Lesnovo (Лесново) is a village in Western Bulgaria, part of Elin Pelin Municipality, Sofia Province. As of December 2024, it has 1640 inhabitants.

== Geography ==
Lesnovo lies in the Eastern part of the Sofia Valley, between the Balkan Mountains to the North and Sredna Gora Mountains to the South-East. The "Lesnovska" River, a tributary to the Iskar river, flows to the North of the village.

The village is 3 kilometers South-East of the city of Elin Pelin, and about 20 kilometers east of Sofia.

== History ==
The village came into existence in the 16-17th centuries.
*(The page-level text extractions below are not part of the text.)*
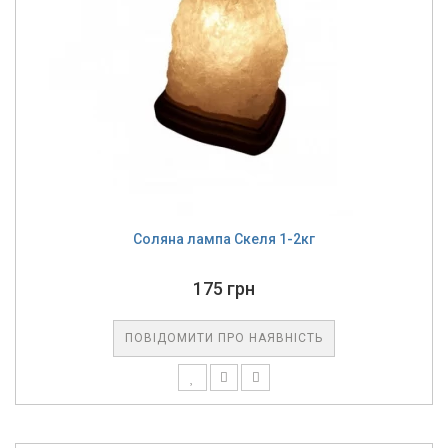
Соляна лампа Скеля 1-2кг
175 грн
ПОВІДОМИТИ ПРО НАЯВНІСТЬ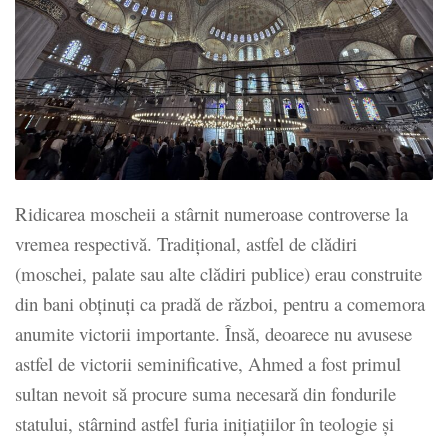
Ridicarea moscheii a stârnit numeroase controverse la
vremea respectivă. Tradițional, astfel de clădiri
(moschei, palate sau alte clădiri publice) erau construite
din bani obținuți ca pradă de război, pentru a comemora
anumite victorii importante. Însă, deoarece nu avusese
astfel de victorii seminificative, Ahmed a fost primul
sultan nevoit să procure suma necesară din fondurile
statului, stârnind astfel furia inițiațiilor în teologie și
During the village's time under ottoman rule, it had the name of "Ormanli", coming from the Turkish "orman", meaning "forest".

When the Bulgarian state was established in 1878, the village underwent a series of changes.

The first school in the village was established in 1879, hosted in the house of an affluent Turk, who relocated to Turkey after the village became part of the Principality of Bulgaria, a semi-autonomous vassal state of the Ottoman Empire.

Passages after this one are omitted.